• _Records for this exercise_
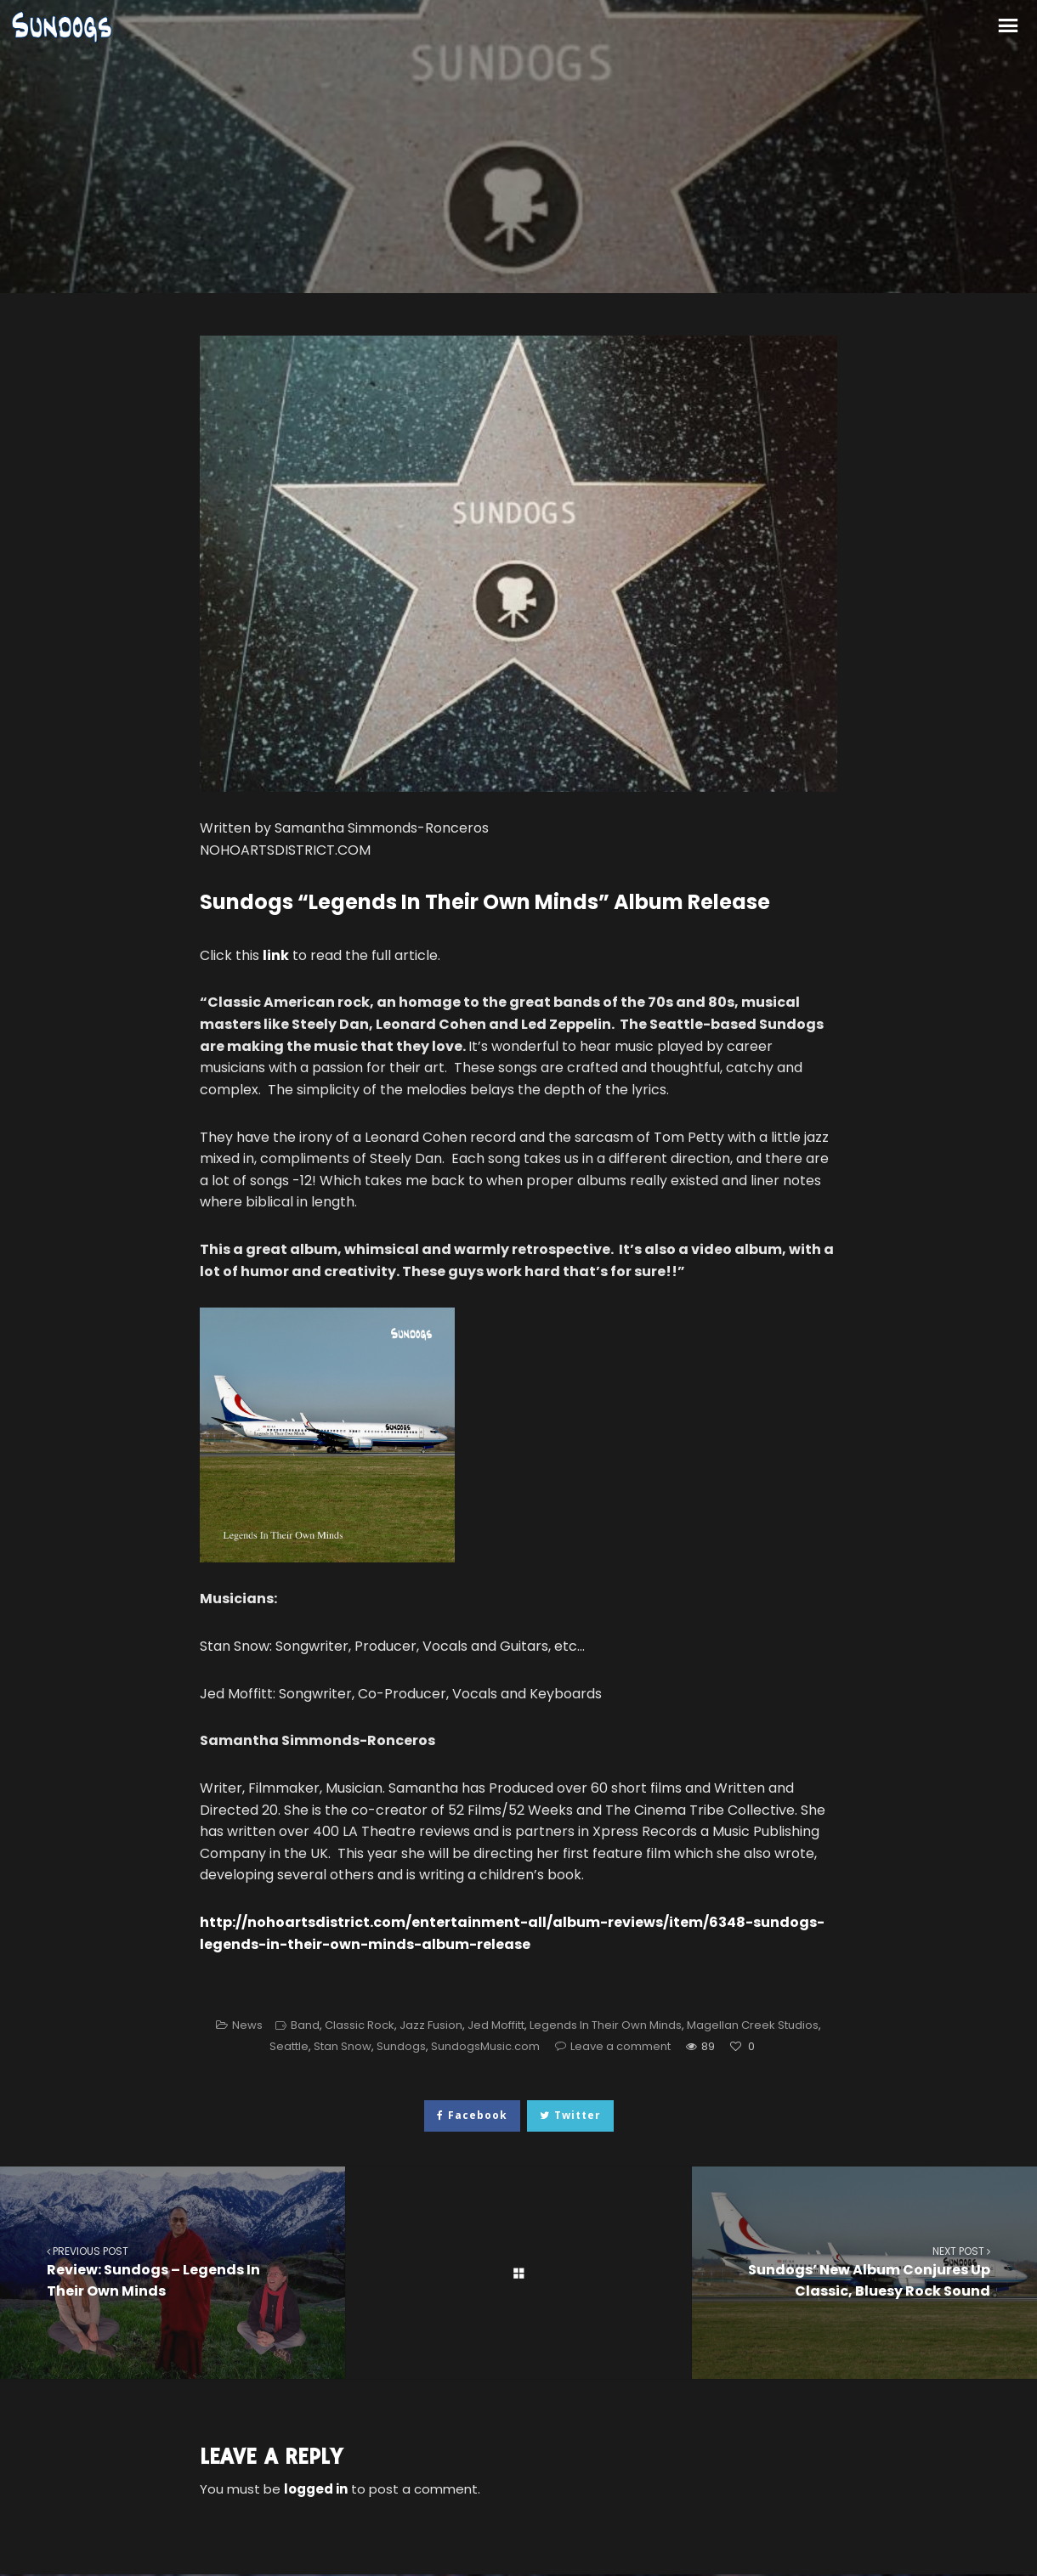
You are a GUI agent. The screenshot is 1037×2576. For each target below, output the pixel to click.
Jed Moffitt (496, 2025)
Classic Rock (359, 2025)
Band (305, 2025)
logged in (316, 2489)
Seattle (289, 2046)
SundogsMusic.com (485, 2046)
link (276, 955)
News (247, 2025)
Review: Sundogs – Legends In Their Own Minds (172, 2272)
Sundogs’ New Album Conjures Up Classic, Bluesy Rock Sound (864, 2272)
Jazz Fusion (431, 2025)
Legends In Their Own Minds (606, 2025)
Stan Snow (342, 2046)
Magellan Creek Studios (753, 2025)
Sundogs (401, 2046)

• _Work order_
Retype the whole of the data verbatim. Skip every picture.

• _Answer area_
You are a GUI agent. The screenshot is 1037×2576. For each target below, output the pixel to click.
Jed Moffitt (496, 2025)
Classic Rock (359, 2025)
Band (305, 2025)
logged in (316, 2489)
Seattle (289, 2046)
SundogsMusic.com (485, 2046)
link (276, 955)
News (247, 2025)
Review: Sundogs – Legends In Their Own Minds (172, 2272)
Sundogs’ New Album Conjures Up Classic, Bluesy Rock Sound (864, 2272)
Jazz Fusion (431, 2025)
Legends In Their Own Minds (606, 2025)
Stan Snow (342, 2046)
Magellan Creek Studios (753, 2025)
Sundogs (401, 2046)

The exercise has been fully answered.